Add support to cancel/force rollback a migration
In managed environments, like AWS RDS or GCP CloudSQL it is necessary to run the migration from a separate machine. Then a network issue, ec2/vm failure or similar can happen causing the db connections to drop, failing the migration in turn. This is likely to leave the migration in an inconsistent state, being unable to neither complete nor rollback, having to cleanup manually. Please, add option abort/cancel/force rollback that wouldn't stop on consistency errors on only partially completed migration.
Thank you for opening this @danzika, do you have some logs of the errors you saw that you can share? It would be interesting to see those to diagnose the issue.
I agree overall it should be possible to recover from a failed start, either with the rollback command or something else
Actually I don't have logs for this. We just discussed this feature yesterday on a Meetup with @tsg. So this is rather a feature request/enhancement than actual bug I have hit :)

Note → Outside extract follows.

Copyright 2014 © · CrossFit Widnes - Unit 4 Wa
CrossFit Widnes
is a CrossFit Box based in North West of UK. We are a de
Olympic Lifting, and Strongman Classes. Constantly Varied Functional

Nice! thank you for opening. I believe as of today it's already possible to rollback a failed start. We make rollback operations idempotent so they can be run against intermediate states of start. Let's keep the issue open to double check this before closing it!

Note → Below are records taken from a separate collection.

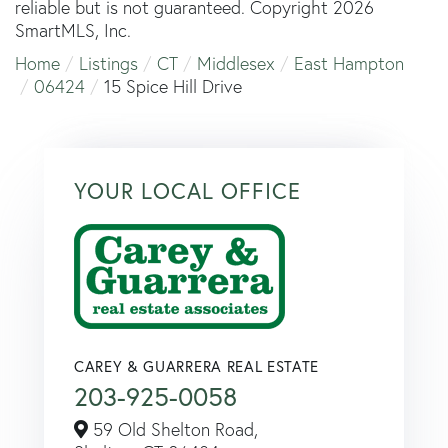
reliable but is not guaranteed. Copyright 2026
SmartMLS, Inc.
Home
Listings
CT
Middlesex
East Hampton
06424
15 Spice Hill Drive
YOUR LOCAL OFFICE
CAREY & GUARRERA REAL ESTATE
203-925-0058
59 Old Shelton Road,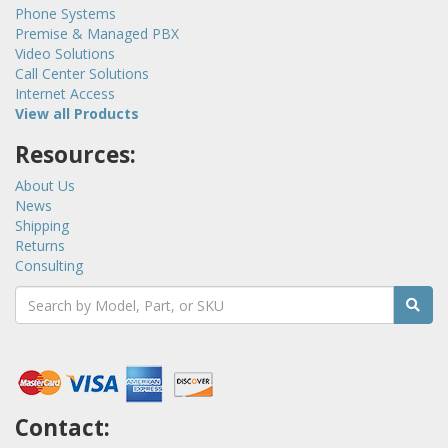
Phone Systems
Premise & Managed PBX
Video Solutions
Call Center Solutions
Internet Access
View all Products
Resources:
About Us
News
Shipping
Returns
Consulting
Contact: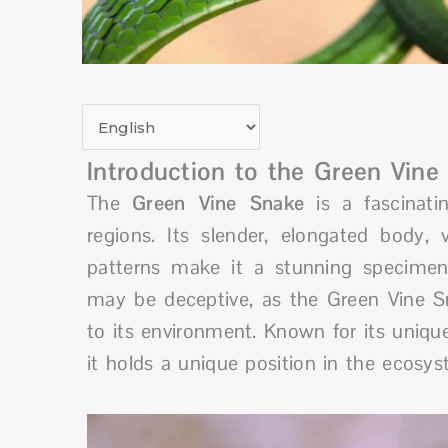
Introduction to the Green Vine
The
Green Vine Snake
is a fascinatin
regions. Its slender, elongated body,
patterns make it a stunning specimen
may be deceptive, as the Green Vine S
to its environment. Known for its uniq
it holds a unique position in the ecosyst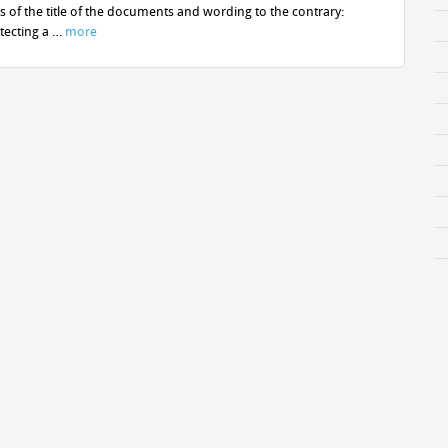
of the title of the documents and wording to the contrary:
tecting a …
more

Amazing! Thanks for instant reaction. If already implemented it brings the tool one step closer to production readiness. Kudos
Hi @danzika nice see you here!
In the event of a migration failure (e.g., network issues, VM crash), the migration remains in an "active" state. You can re-run pgroll rollback from any machine that can connect to the database; the tool does not require state on the original host. This design makes it possible to recover from most partial failures without manual cleanup.
The rollback code is designed to be idempotent and robust against partial application, test cases in the repo simulate failures during migration and assert that the active migration is properly cleared and the database is left in a consistent state (example test).

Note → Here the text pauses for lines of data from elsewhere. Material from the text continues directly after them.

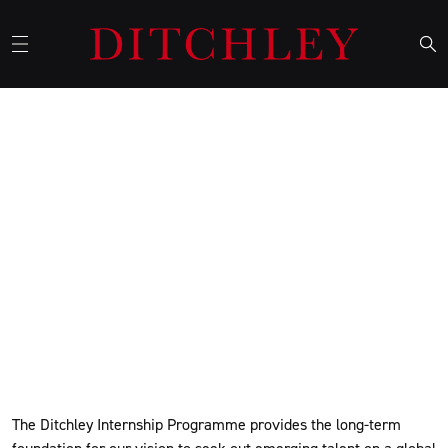
Ditchley Interns and Alumni
Network
Ditchley's Internship Programme comprises both the core
summer internships and a series of term-time internships, with
interns going on to be part of our active alumni network.
The Ditchley Internship Programme provides the long-term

As @exekias responded before, the rollback is designed to recover from partial/inconsistent states, but does not currently offer a "force" flag to aggressively clean up irrecoverable situations. Your request for an explicit "force abort" option makes sense for cases where even rollback cannot proceed due to severe inconsistency.
Let us know if you have an example of a case where the standard rollback fails and manual cleanup is unavoidable, so we can prioritize and design this feature accordingly!